Recuerdo haber leído cómo expresaba la sensación de congoja que exprimentó al imaginarse más allá de la muerte, sin sentir nada, siendo la nada, en la inmensa y oscura nada del Universo (intución que yo mismo recuerdo aterradoramente haber sorbido de niño). El terror a la nada. El descubrimiento de la nada, es el móvil intelectual de Unamuno. En su búsqueda, la frustración de no encontrar nada sobrenatural, de al cabo caer en la pérfida nada, en bellcas e infames pasiones inferiores del hombre.
¿Acaso no hay hadas? Este decubrimiento se siente como cuando niño desvelas el tierno secreto navideño de los Reyes Magos, esa ordinaria, profana, vulgar y dolorosa vuelta a la realidad. Pero, ¿no es el colmo que hasta lo divino debamos apercibirlo al través del hosco y soez hombre?
Ciertamente tiene razón Unamuno que lo sobrenatural, lo trascendente, da vida, impulsa, como torrente vital, al hombre. Eleva al hombre a las más exquisitas alturas. Las sensaciones, extremecimientos orgánicos que se padecen arrobados por la hilaridad consciente de la cercanía de lo trascendente, de lo divino, lo sobrenatural, son momentos de sublime vitalidad (recuerden sino cuando nos íbamos a la cama en Noche Buena o el 6 de Enero, eran unos nervios sacros, epifanía del contacto con lo divino, con un trozo de lo mágico). ¿Por qué tuvieron que robarnos esas cumbres de vitalidad? ¿Por qué demonios no cabe en este mundo magia tal?

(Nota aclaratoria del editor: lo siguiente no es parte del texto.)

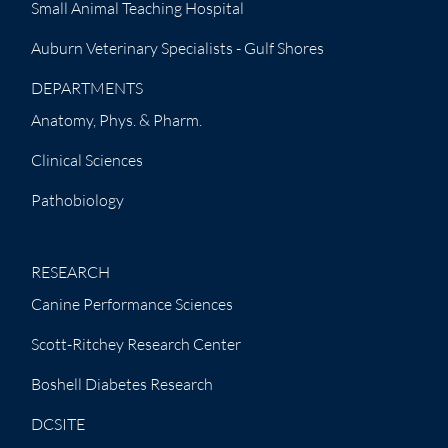
Small Animal Teaching Hospital
Auburn Veterinary Specialists - Gulf Shores
DEPARTMENTS
Anatomy, Phys. & Pharm.
Clinical Sciences
Pathobiology
RESEARCH
Canine Performance Sciences
Scott-Ritchey Research Center
Boshell Diabetes Research
DCSITE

Pero, Unamuno se llevó a la tumab el tedio decepcionado hacia la vida, porque es posible la magia, es posible crearla… sólo hay que creer, fabricar lo sobrenatural propio (para algunos ha sido la Nación, La colectividad,…) que hechiza las conciencias. ¿Qué son los grandes genios, líderes colectivos sino burjos sociales, hechizadores de las masas? ¿Qué fue Moisés, Mahoma, Buda, Zaratrustra, Sócrates…

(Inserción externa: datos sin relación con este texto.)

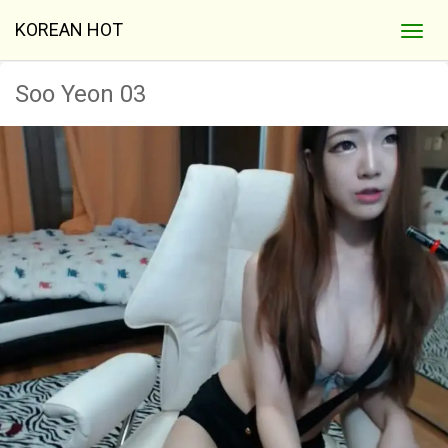
KOREAN HOT
Soo Yeon 03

sino magos sociales, genios capaces de conjurar el alma colectiva?
Un concepto historiográfico de Unamuno, que merece la pena ahondar un poco es el de Intra-historia: es la perenne masa humana que permanece, subyace a las olas de conforma la superficie histórica, del devenir de los tiempos. A veces, cuando regreso a mi santa tierra, allá, pasada Sierra Morena, se me antoja el paisaje humano como una inmesa profundidad de intra-historia, permaneciendo su honda alma incólume, siglo tras siglo rompiendo sobre su faz los tiempos históricos, cubriendo en cada embate de colores nuevos pero siendo abisalmente la misma mole espiritual. La intra-historia se bebe bien cuando llega el duende, apoteosis del lamento jondo.